A Shlockin' pre-birthday bash

What fun! I had a grand time dancing in the back of the room, not to mention singing harmony, at Saturday night's Shlock Rock concert. More's the pity that they won't be back in New York City anytime soon. Sorry none of my blogger buddies could make it. If you have an opportunity to attend a Shlock Rock concert, go, take your spouse (or your date, if you're not there yet), your kids and their grandma, your best buddies, the gang from shul--Shlock Rock's music and shows are great fun and squeaky clean.

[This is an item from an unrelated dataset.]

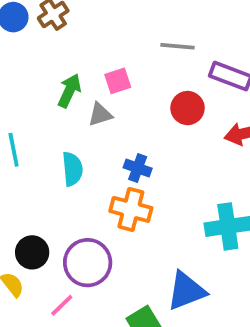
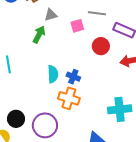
pink square: (118, 81) -> (77, 26), moved
gray triangle: (100, 114) -> (51, 15), moved
cyan semicircle: (72, 169) -> (53, 74), moved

Thanks to Psycho Toddler/Mark Skier for introducing us to Shlock Rock. We first saw a 1991 Shlock Rock video on Mark's music website (click on the link to the Video page [which tends to make my Firefox Internet crash when I link directly] and scroll down--it's the oldest and last video on the page) as well as some more Shlock Rock videos from 2005 (slighter farther up on the Video page), and thought it would be fun to catch the band in person. Amen to that!

This is the third Shlock Rock concert that we've attended, and I've been having fun comparing them. I first thought of this because, when Shlock Rock founder and leader Lenny Solomon greeted us at the entrance while the stage was being set up, we asked whether his sometime-sidekick, Etan G., "The Jewish Rapper," would be there, and he said that he couldn't afford to pay Etan on such a low-budget tour. Sure enough, this was the smallest version of the Shlock Rock Band that we've seen--just a drummer, a guitarist (Mo Shapiro, a good one), and Lenny on keyboard.

But that wasn't the only difference. The first Shlock Rock concert we saw was a full-band concert with drummer, lead and bass guitars, Mark Infield on woodwinds (and singing falsetto), Etan G. taking the lead on the rap songs, and, of course, Lenny on keyboard and vocal lead. Lenny took advantage of having such a full group to do several of his doo-wop songs and to get down off the stage and work the audience, which was largely a family crowd. Conga lines snaked around the room during "Into the Sea." Everyone had a blast!

The second Shlock Rock concert that we saw, apparently a moderate-budget show (without Etan G. or Mark Infield, but with Mark Skier on bass) had a mixed audience that included a few kids and a very large contingent of seniors. (Methinks 'twas no accident that the volume was a lot lower at this gig. :) .) Everyone had a grand time, but in a mostly more subdued manner (aside from Ms. Dancin' Fool, of course, who doesn't know from subdued :) ).

This past Saturday night's audience was completely different. Though there were some kids and younger people, and us old geezers in the back, the vast majority of the audience was composed of folks in their twenties, thirties, and forties. This age group had grown up listening to Shlock Rock, which has been around for 22 years. Some knew Lenny from his days with the "JyPSYs," Jewish Public School Youth, which he described as Shlock Rock's predecessor, and he greeted several of them by name from the stage, even inviting them to "give Lenny a vocal break" and sing one of his parodies. (One guy took him up on the offer.) Lenny had a great time asking people to sing along, even jokingly admitting that he knew no one listened to Shlock Rock between the ages of 12 and 18 because it was considered uncool. He also enjoyed asking this rock-literate crowd to name which bands had influenced him in composing particular songs. Everyone had a wonderful time, band and audience alike.

I think Lenny's a natural performer. Having seen him perform, with equal enthusiasm, to three totally difference crowds, I daresay I don't think Lenny Solomon has ever seen an audience that he didn't love. So go and enjoy.

Oops--almost forgot to add the photo of Lenny and the almost-birthday gal! Thanks to the Punster for taking the picture.